Trus, apakah kepedeanku itu menyelamatkan hidupku? Emm, mungkin iya, tapi mungkin sedikit merepotkan juga. Ibuku malu punya anak nggak cantik karena dia sendiri merasa cantik. Untuk ukuran wanita usia 47, ibuku masih keliatan muda banget kaya usia 30. Udah gitu kulitnya kuning langsat bersih lembut lembab dan sehat wal afiat. Dari lahir nggak pernah jerawatan barang setitikpun. Jadi dia malu kenapa anaknya nggak bisa kaya dia. Kenapa kulitku item (yang jelas banget keturunan dari Bapak), kenapa aku jerawatan (yang juga dari Bapak), dan kenapa kenapa yang lain yang aku sendiri juga nggak tau. Yakalii kalau aku bisa ngedesain fisik sendiri aku bakalan ngedesain diriku cantik banget sampai Gal Gadot sama Gigi Hadid nyingkrih-nyingkrih minder bahkan sekalipun aku nggak berada deket-deket mereka. Tapi kan bentuk fisik kita nggak bisa milih. Merawat mungkin iya, tapi merubah ya nggak bisa. Lagian, yang jadi masalah di sini dan bikin kami (aku sama Ibuku) nggak nyambung adalah karena aku bangga akan diriku apa adanya.
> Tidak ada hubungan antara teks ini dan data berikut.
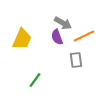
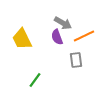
yellow trapezoid: rotated 130 degrees clockwise
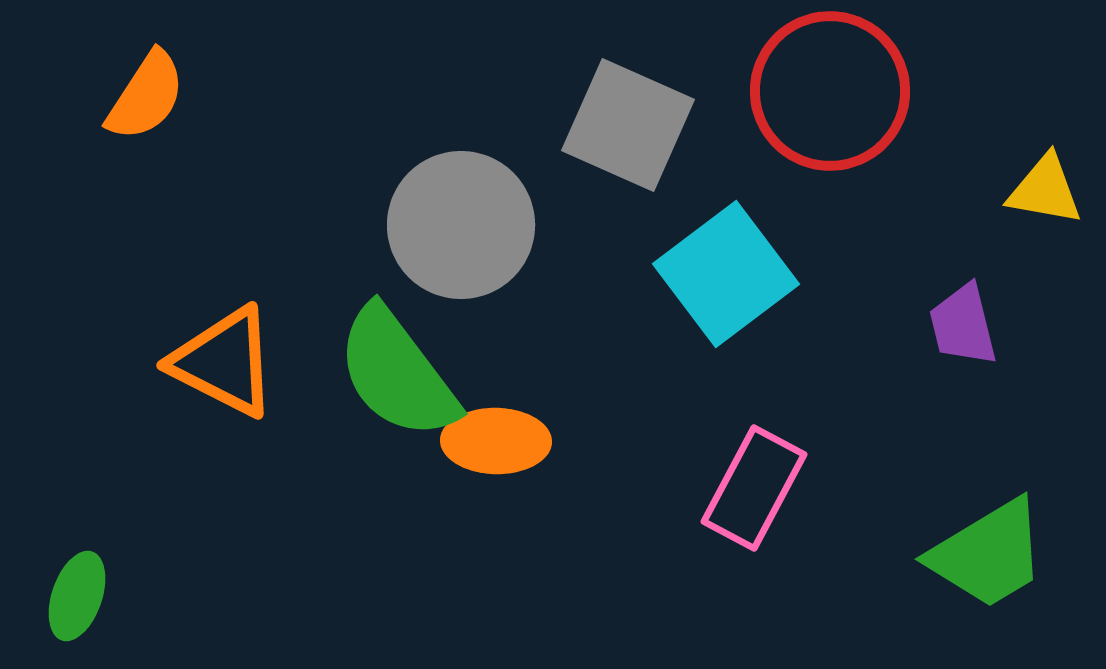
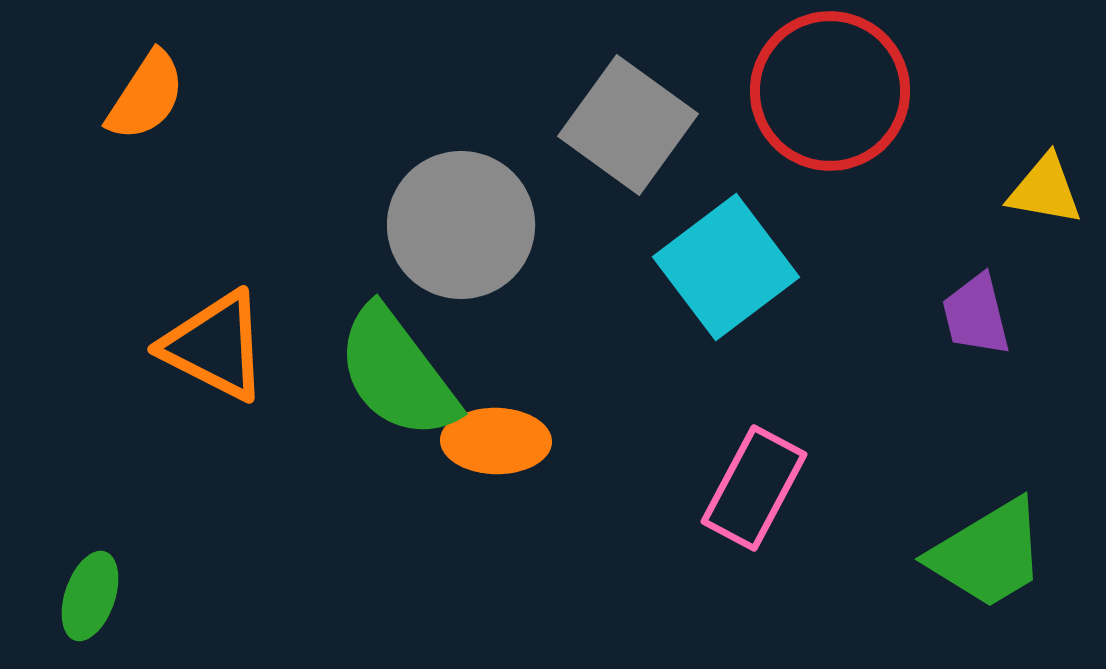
gray square: rotated 12 degrees clockwise
cyan square: moved 7 px up
purple trapezoid: moved 13 px right, 10 px up
orange triangle: moved 9 px left, 16 px up
green ellipse: moved 13 px right
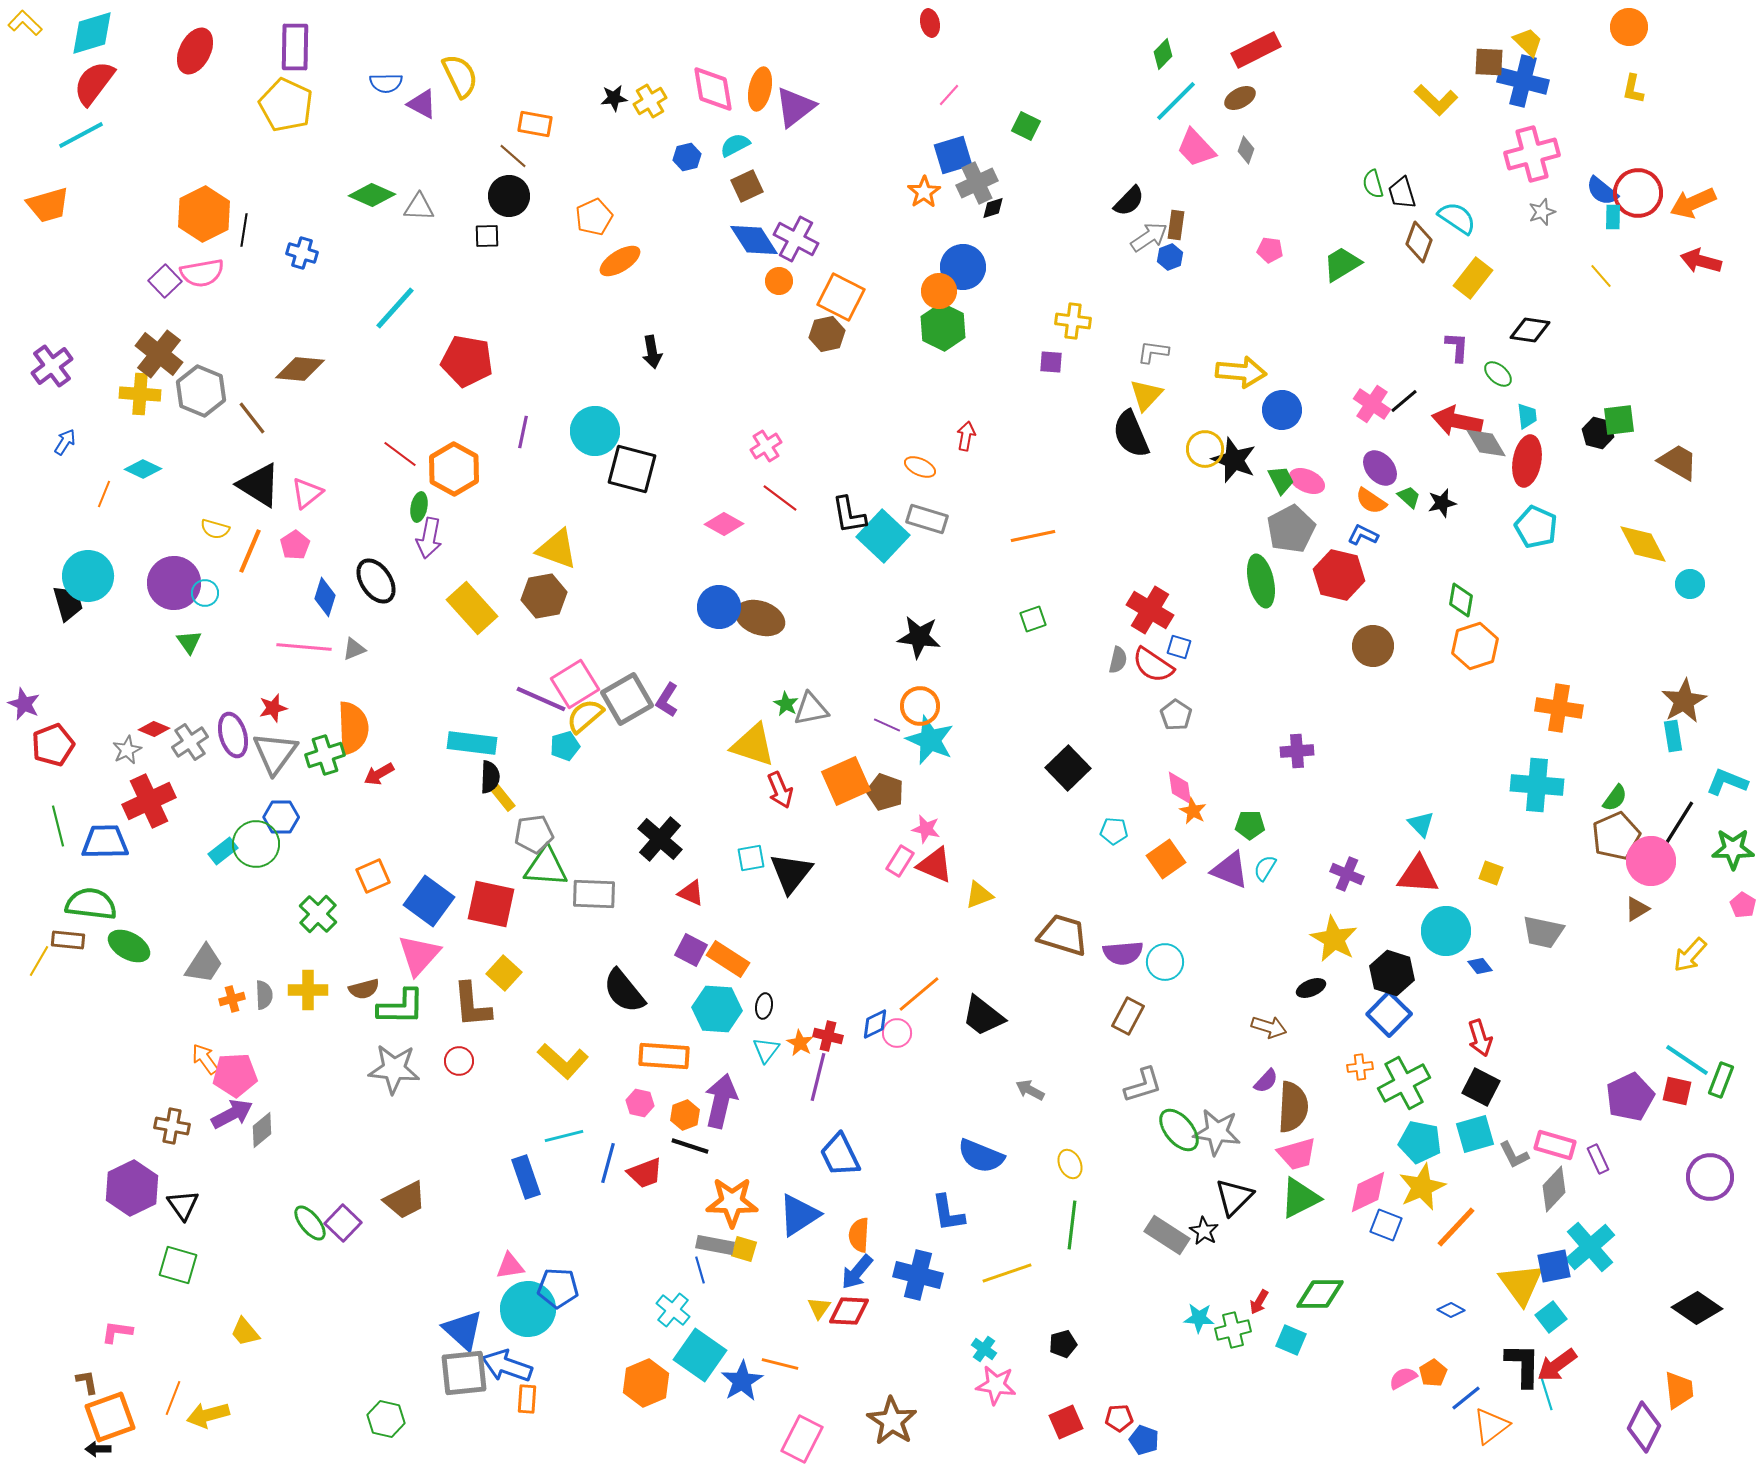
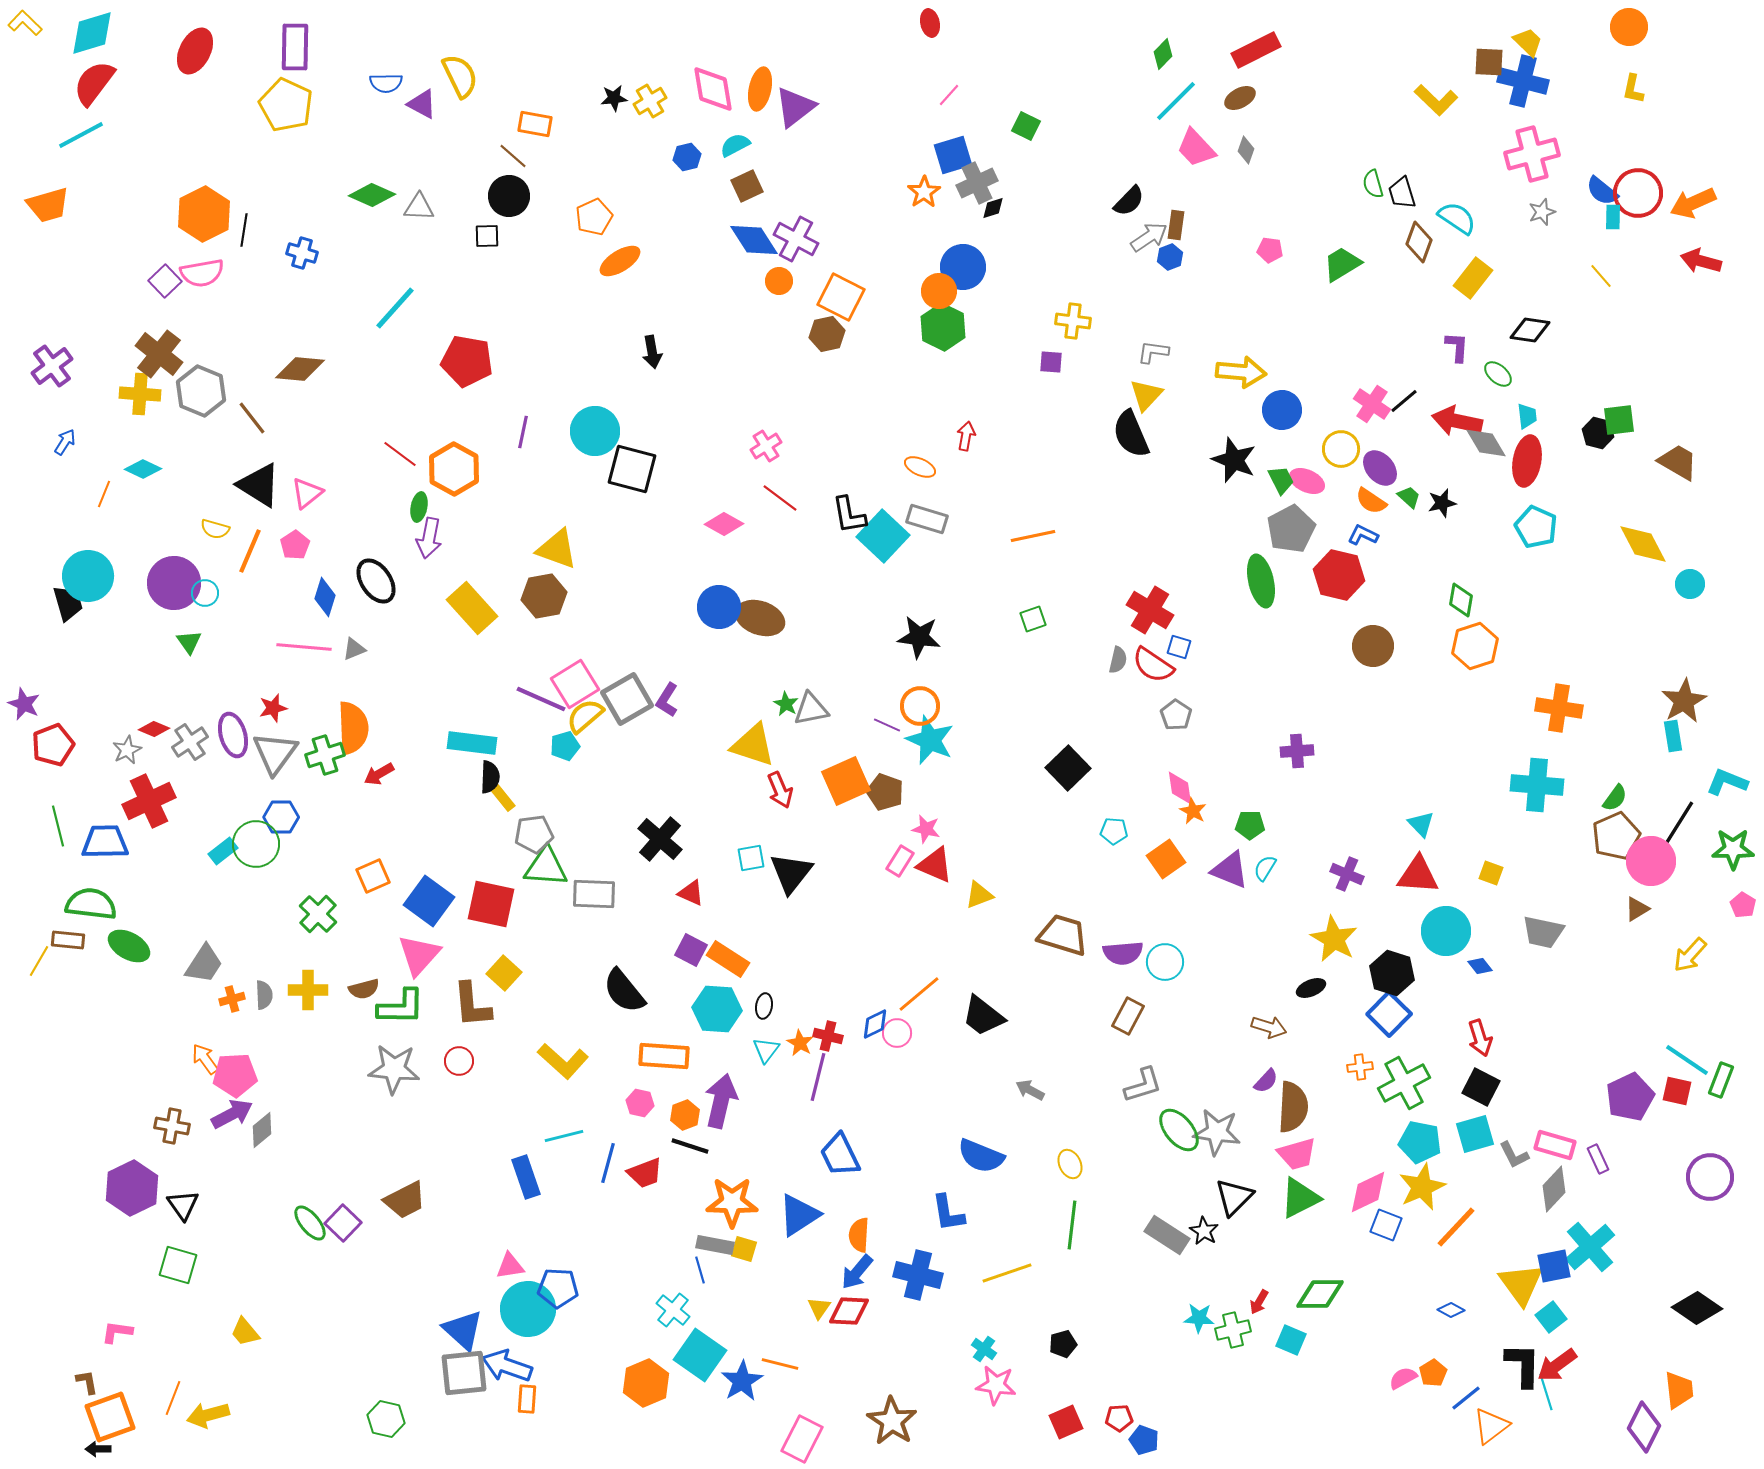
yellow circle at (1205, 449): moved 136 px right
Terus apakah kepedean ini memudahkanku mendapatkan jodoh? Hemm, kalau pasangan sih iya. Rata-rata cowok yang pernah pacaran sama aku bilang kalau mereka nggak peduli lagi sama fisikku bentukannya gimana karena aku anaknya udah asik (((asique -_-))). Bahkan ada, banyak malah, yang dengan jahatnya bilang “Kamu itu nggak cantik. Cewek lain banyak yang lebih cantik. Mantan-mantanku jauh lebih cantik dari kamu,” gitu dan seterusnya. Aku sakit hati? Enggaaaaak. Aku kan kelewat pede anaknya. Aku malah bilang “See? Kecantikan itu bukan segala-galanya beibih!” Wkwkwk.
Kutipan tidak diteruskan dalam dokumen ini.